When solving algebraic equations, one of the fundamental steps is to isolate the variable you are solving for. This means manipulating the equation so that the variable is alone on one side of the equality sign. The other side of the equation should contain the numbers or expressions that state the value of the isolated variable.

For an equation like \( \frac{3}{4} z = -5\frac{1}{2} \), you want to get \( z \) by itself on one side. To achieve this, you can perform a variety of operations, such as adding, subtracting, multiplying, or dividing both sides of the equation by the same number, which does not change the equation's balance. The key is performing the inverse operation of what is currently being applied to the variable.

In the example, \( z \) is being multiplied by \( \frac{3}{4} \). To undo this multiplication, you multiply both sides by the reciprocal of \( \frac{3}{4} \), which is \( \frac{4}{3} \). This 'cancels out' the \( \frac{3}{4} \) on the left, leaving \( z \) isolated.
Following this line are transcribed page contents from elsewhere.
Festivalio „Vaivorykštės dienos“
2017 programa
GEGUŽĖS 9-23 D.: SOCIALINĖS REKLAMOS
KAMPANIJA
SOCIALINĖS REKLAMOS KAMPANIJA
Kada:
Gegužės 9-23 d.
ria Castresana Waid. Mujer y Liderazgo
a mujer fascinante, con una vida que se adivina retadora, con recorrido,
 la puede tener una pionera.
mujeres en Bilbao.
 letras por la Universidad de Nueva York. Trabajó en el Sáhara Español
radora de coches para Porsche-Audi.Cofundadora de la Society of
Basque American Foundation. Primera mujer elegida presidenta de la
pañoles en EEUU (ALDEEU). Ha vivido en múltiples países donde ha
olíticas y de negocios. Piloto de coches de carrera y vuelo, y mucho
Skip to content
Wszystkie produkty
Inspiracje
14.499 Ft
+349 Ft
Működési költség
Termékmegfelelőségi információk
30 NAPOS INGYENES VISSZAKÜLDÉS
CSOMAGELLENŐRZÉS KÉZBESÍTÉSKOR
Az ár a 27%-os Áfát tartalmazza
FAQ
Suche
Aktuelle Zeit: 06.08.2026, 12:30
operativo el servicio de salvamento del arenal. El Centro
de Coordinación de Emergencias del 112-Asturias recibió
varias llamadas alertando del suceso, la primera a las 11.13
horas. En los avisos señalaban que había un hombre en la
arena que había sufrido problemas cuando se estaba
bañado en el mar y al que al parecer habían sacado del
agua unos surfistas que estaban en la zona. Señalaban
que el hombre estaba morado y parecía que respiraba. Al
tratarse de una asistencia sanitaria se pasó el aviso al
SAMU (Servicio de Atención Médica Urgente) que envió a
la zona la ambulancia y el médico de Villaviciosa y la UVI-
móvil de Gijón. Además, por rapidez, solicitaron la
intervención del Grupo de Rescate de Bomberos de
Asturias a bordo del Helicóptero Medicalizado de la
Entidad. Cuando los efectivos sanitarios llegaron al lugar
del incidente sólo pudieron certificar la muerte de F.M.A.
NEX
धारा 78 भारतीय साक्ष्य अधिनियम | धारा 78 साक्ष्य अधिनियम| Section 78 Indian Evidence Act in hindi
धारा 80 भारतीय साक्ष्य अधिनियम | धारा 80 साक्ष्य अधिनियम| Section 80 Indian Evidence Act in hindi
Mixed numbers are a combination of a whole number and a fraction. Converting mixed numbers to improper fractions is an essential skill when solving equations with fractions. An improper fraction has a numerator (the top number) that is larger than or equal to its denominator (the bottom number).

The conversion process is straightforward but crucial for carrying out operations such as multiplication or division with fractions. To convert a mixed number to an improper fraction, you multiply the whole number by the denominator of the fractional part, then add the numerator of the fractional part. The resulting sum becomes the new numerator, and you keep the original denominator.

For instance, in our exercise \(-5\frac{1}{2}\), you would multiply 5 (the whole number) by 2 (the denominator) to get 10, and then add 1 (the numerator) to get 11. Thus, \(-5\frac{1}{2}\) is equivalent to \(-\frac{11}{2}\). This conversion is vital to solving the equation in a more uniform manner.

Multiplication of fractions is a key operation in algebra. The rule for multiplying fractions is simple: you multiply the numerators together to get the new numerator, and multiply the denominators together to get the new denominator.

Unlike addition and subtraction of fractions, there's no need to have a common denominator. To multiply fractions, you follow the formula \( \frac{a}{b} \times \frac{c}{d} = \frac{a \times c}{b \times d} \). This process can also include simplifying the resulting fraction by dividing both the numerator and denominator by their greatest common divisor (GCD).

In our example, the multiplication step required to isolate \( z \) is \(-\frac{11}{2} \times \frac{4}{3}\). The numerators 11 and 4 are multiplied to get 44, and the denominators 2 and 3 are multiplied to get 6, which would then usually be simplified. Since 44 and 6 share a common factor of 2, the fraction would be simplified to \(-\frac{22}{3}\), which is the solution for \( z \).